The denoising backbone follows a U-Net architecture reminiscent of DDPM++ (cf. [Ho et al.]), with specific adaptations for patchwise operation:

• Input features: $(2C, H', W')$ concatenated from the noisy patch and global content.
• Encoder: successive Conv2d layers, GroupNorm, Swish activations, and downsampling.
• Bottleneck: self-attention on deep features.
• Decoder: mirrored upsampling, Conv2d, and normalization.
• Block-wise conditioning: both $\tau_t$ (256-dimensional sinusoidal time embedding) and $h_s$ (64-dimensional position embedding) processed via small MLPs and added as bias to activations at every block.

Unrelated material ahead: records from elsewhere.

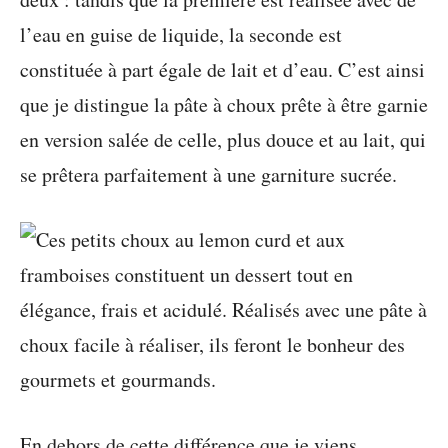
l’eau en guise de liquide, la seconde est
constituée à part égale de lait et d’eau. C’est ainsi
que je distingue la pâte à choux prête à être garnie
en version salée de celle, plus douce et au lait, qui
se prêtera parfaitement à une garniture sucrée.
En dehors de cette différence que je viens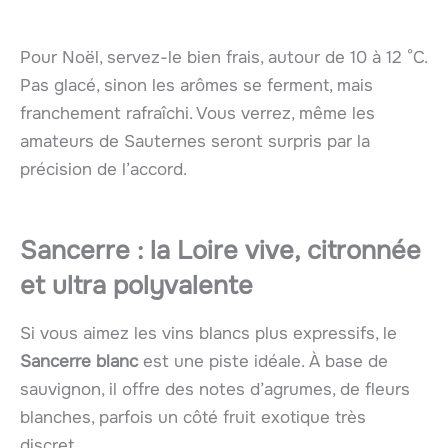
Pour Noël, servez-le bien frais, autour de 10 à 12 °C.
Pas glacé, sinon les arômes se ferment, mais
franchement rafraîchi. Vous verrez, même les
amateurs de Sauternes seront surpris par la
précision de l’accord.
Sancerre : la Loire vive, citronnée
et ultra polyvalente
Si vous aimez les vins blancs plus expressifs, le
Sancerre blanc
est une piste idéale. À base de
sauvignon, il offre des notes d’agrumes, de fleurs
blanches, parfois un côté fruit exotique très
discret.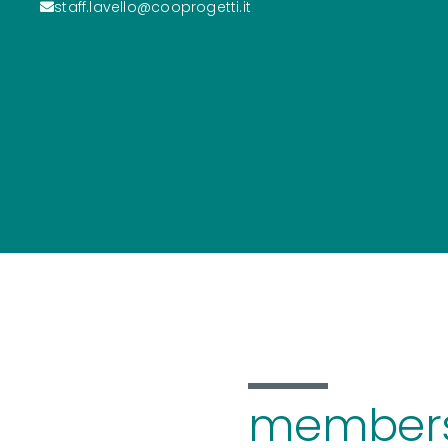
staff.lavello@cooprogetti.it
members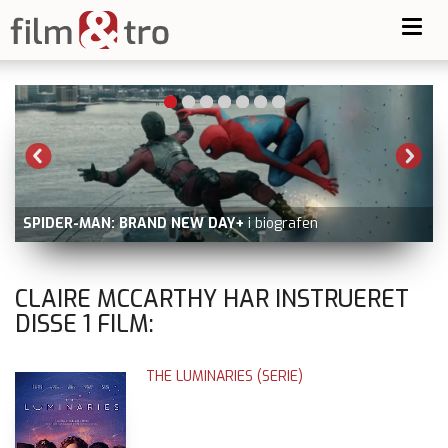
Toggl
navig
SPIDER-MAN: BRAND NEW DAY+
i biografen
CLAIRE MCCARTHY HAR INSTRUERET
DISSE
1
FILM:
THE LUMINARIES (SERIE)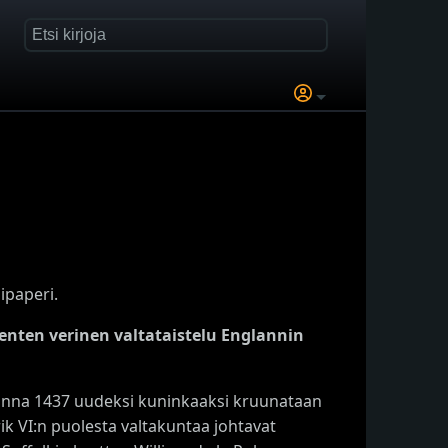
ipaperi.
nten verinen valtataistelu Englannin
Vuonna 1437 uudeksi kuninkaaksi kruunataan
ik VI:n puolesta valtakuntaa johtavat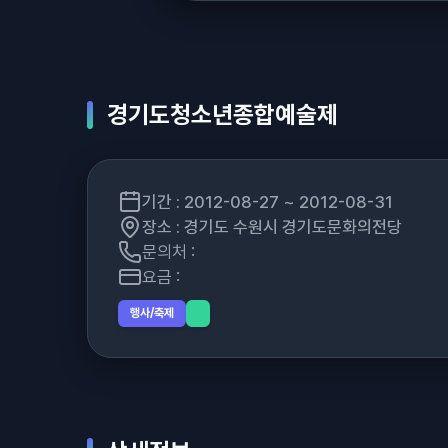
경기도청소년종합예술제
기간 : 2012-08-27 ~ 2012-08-31
장소 : 경기도 수원시 경기도문화의전당
문의처 :
요금 :
행사/축제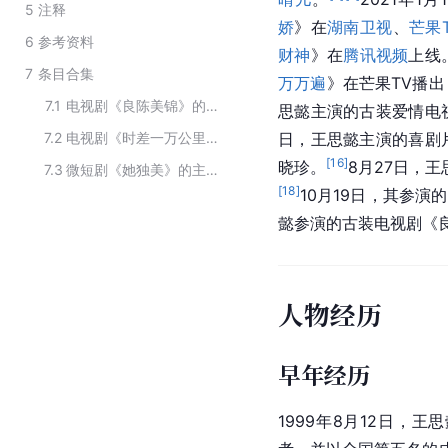
5
注释
娇
》在
湖南卫视
、
芒果
6
参考资料
财神
》在
腾讯视频
上线
7
条目合集
万万遍
》在芒果TV播
7.1
电视剧《良陈美锦》的演职员
思懿主演的古装爱情电
7.2
电视剧《时差一万公里》的演职人员
日，王思懿主演的喜剧
[
16
]
晓珍。
8月27日，
7.3
微短剧《她独美》的主要演职人员
[
18
]
10月19日，其参演
懿参演的古装电视剧《
人物经历
早年经历
1999年8月12日，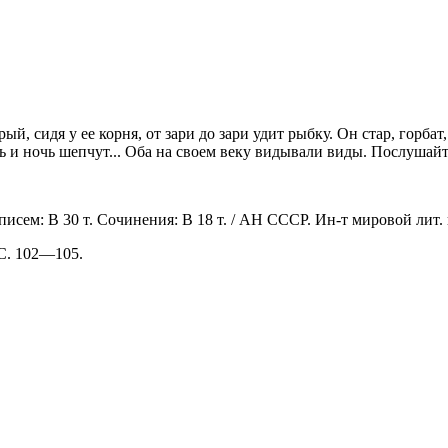
 сидя у ее корня, от зари до зари удит рыбку. Он стар, горбат, 
ь и ночь шепчут... Оба на своем веку видывали виды. Послушайте
писем: В 30 т. Сочинения: В 18 т. / АН СССР. Ин-т мировой лит.
 С. 102—105.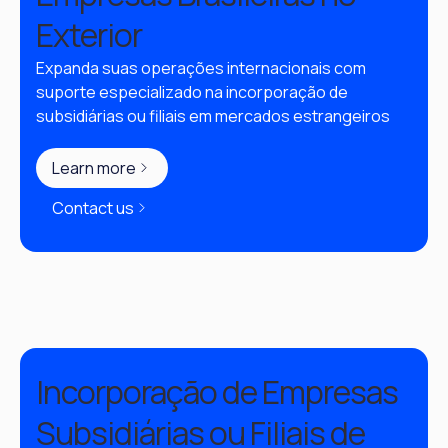
Exterior
Expanda suas operações internacionais com 
suporte especializado na incorporação de 
subsidiárias ou filiais em mercados estrangeiros
Learn more
Contact us
Incorporação de Empresas
Subsidiárias ou Filiais de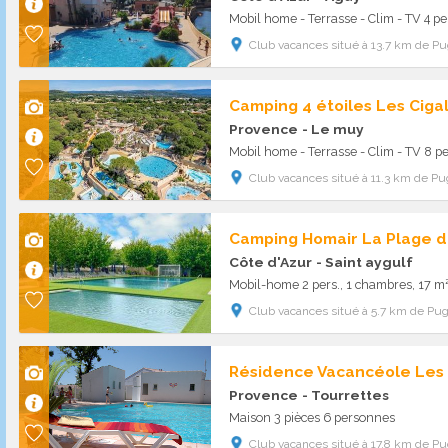
Mobil home - Terrasse - Clim - TV 4 pe
Club vacances situé à 13.7 km de Pu
Camping 4 étoiles Les Ciga
Provence
- Le muy
Mobil home - Terrasse - Clim - TV 8 pe
Club vacances situé à 11.3 km de Pu
Camping Homair La Plage d
Côte d'Azur
- Saint aygulf
Mobil-home 2 pers., 1 chambres, 17 m
Club vacances situé à 5.7 km de Pug
Provence
- Tourrettes
Maison 3 pièces 6 personnes
Club vacances situé à 17.8 km de Pu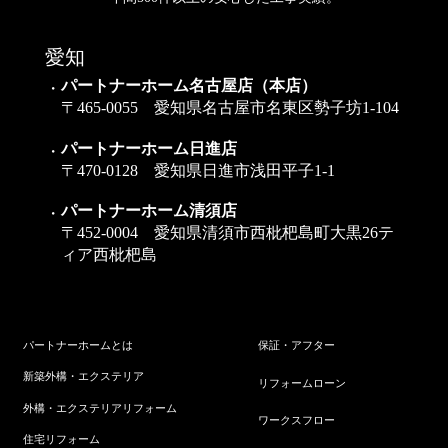
愛知
パートナーホーム名古屋店（本店）
〒465-0055 愛知県名古屋市名東区勢子坊1-104
パートナーホーム日進店
〒470-0128 愛知県日進市浅田平子1-1
パートナーホーム清須店
〒452-0004 愛知県清須市西枇杷島町大黒26テ
ィア西枇杷島
パートナーホームとは
保証・アフター
新築外構・エクステリア
リフォームローン
外構・エクステリアリフォーム
ワークスフロー
住宅リフォーム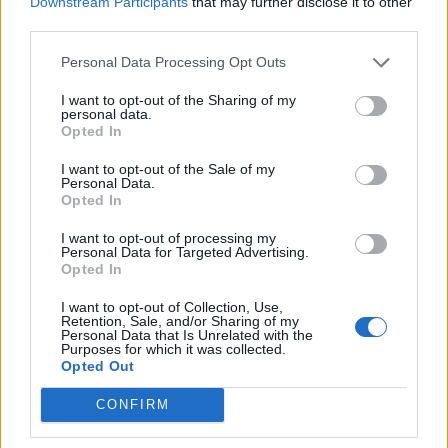
Downstream Participants
that may further disclose it to other
third parties.
Personal Data Processing Opt Outs
I want to opt-out of the Sharing of my
personal data.
Opted In
I want to opt-out of the Sale of my
Personal Data.
Opted In
I want to opt-out of processing my
Personal Data for Targeted Advertising.
Opted In
I want to opt-out of Collection, Use,
Retention, Sale, and/or Sharing of my
MEDIA
Personal Data that Is Unrelated with the
Purposes for which it was collected.
Βαλς με 12 Θεούς: Η Μάγδα έχει τα
Opted Out
αποτελέσματα από τα δαχτυλικά
CONFIRM
αποτυπώματα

Channel widths and block counts mirror DDPM++ but operate on reduced spatial resolution corresponding to patch size.

5. Quantitative and Qualitative Evaluation

The framework demonstrates a moderate trade-off between memory efficiency and sample quality. On CelebA and LSUN Bedroom (both $128^2$ resolution), Frechet Inception Distance (FID) and maximum GPU memory usage (GB) for varying $N$ are as follows:

CelebA Results

Division $N$	FID ↓	Max GPU mem (GB)
1 (full)	14.8	7.46
2×2	14.0	3.25
4×4	13.6	2.14
8×8	16.2	1.83

LSUN Bedroom Results

Division $N$	FID ↓	Max GPU mem (GB)
1	22.4	7.46
2×2	24.1	3.25
4×4	28.8	2.14
8×8	66.1	1.83

Qualitatively, patch seams become evident at $N \ge 4$, with complex scenes (LSUN) experiencing degraded coherence. For $N=2$, visual consistency is retained while halving maximum memory usage. This suggests that coarse partitioning ($N=2$) affords significant gains with minimal perceptual cost, whereas finer patching amplifies discontinuities.

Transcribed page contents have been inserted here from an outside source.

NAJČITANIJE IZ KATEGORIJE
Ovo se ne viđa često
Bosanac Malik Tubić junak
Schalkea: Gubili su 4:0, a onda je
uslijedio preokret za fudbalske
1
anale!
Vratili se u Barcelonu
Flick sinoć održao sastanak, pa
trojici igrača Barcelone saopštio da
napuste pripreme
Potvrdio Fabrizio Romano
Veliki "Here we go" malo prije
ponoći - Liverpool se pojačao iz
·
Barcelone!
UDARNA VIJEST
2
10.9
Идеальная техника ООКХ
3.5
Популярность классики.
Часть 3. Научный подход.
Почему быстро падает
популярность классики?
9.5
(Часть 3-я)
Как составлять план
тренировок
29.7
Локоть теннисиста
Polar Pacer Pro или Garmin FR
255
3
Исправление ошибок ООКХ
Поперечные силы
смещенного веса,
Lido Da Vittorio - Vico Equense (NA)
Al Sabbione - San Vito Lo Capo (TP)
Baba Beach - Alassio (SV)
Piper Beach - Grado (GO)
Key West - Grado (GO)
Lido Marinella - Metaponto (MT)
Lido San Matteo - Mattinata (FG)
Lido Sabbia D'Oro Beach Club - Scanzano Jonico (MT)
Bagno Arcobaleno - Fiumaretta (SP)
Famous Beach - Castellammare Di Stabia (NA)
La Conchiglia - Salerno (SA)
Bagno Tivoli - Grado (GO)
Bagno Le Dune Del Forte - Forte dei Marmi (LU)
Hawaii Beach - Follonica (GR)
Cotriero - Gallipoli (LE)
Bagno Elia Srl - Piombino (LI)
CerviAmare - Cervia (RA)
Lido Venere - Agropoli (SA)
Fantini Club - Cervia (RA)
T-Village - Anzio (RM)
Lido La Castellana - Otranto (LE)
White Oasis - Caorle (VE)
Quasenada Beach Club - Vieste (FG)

6. Implementation Considerations

• Patch extraction uses no overlap.
• Sinusoidal time embeddings $\tau_t$ are 256-dimensional.
• Position embeddings $h_s$ have 64 dimensions.
• Model is trained with batch size 64, Adam optimizer (learning rate $1 \times 10^{-4}$), for 800,000 iterations.
• Diffusion steps $T=1000$, using a cosine schedule for noise variance $\beta_t$.
• GCC features are recalculated at every forward and reverse step.
• The approach is compatible with DDPM++ configuration, granting easy adaptation to existing pipelines.

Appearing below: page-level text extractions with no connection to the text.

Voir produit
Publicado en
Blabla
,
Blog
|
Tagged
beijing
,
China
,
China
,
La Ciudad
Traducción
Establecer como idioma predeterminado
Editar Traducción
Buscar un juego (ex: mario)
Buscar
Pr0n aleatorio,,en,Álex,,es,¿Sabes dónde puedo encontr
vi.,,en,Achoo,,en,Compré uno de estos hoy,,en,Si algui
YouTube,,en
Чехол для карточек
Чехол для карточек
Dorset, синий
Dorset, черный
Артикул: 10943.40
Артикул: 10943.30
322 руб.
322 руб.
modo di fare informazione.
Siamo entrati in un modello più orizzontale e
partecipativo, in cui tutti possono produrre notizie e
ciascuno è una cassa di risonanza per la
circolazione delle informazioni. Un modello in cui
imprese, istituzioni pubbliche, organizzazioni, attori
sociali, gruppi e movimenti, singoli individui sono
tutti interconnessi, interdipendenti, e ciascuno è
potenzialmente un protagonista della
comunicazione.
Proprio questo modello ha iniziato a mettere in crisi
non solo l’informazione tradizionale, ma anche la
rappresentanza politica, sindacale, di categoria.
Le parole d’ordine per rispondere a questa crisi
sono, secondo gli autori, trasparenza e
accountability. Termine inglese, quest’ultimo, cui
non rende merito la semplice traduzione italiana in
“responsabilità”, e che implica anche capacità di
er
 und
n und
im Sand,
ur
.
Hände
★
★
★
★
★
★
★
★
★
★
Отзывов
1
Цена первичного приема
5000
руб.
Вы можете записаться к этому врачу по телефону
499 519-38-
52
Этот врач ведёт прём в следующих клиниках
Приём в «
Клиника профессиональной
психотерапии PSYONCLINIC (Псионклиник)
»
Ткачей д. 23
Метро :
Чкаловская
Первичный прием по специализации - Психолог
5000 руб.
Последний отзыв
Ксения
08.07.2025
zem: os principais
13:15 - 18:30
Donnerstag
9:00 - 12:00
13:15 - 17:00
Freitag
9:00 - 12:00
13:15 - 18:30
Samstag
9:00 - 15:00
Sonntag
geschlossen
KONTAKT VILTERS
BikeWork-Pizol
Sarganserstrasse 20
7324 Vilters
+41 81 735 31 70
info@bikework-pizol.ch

7. Significance and Potential Extensions

Next-Patch Diffusion provides an effective mechanism to circumvent the memory-intensive nature of full-image DDPMs, particularly when scaling to high spatial resolutions or deploying on VRAM-constrained hardware. The explicit separation of position and global content signals facilitates synthesis across independently processed patches. A plausible implication is that further improvements may arise from investigating overlap, attention across patches, or dynamic patch sizes, although these modifications are not substantiated by current empirical evidence in (Arakawa et al., 2023). The approach establishes a practical baseline for memory-optimized generative modeling without severe quality penalties, especially for portrait and simple scene datasets.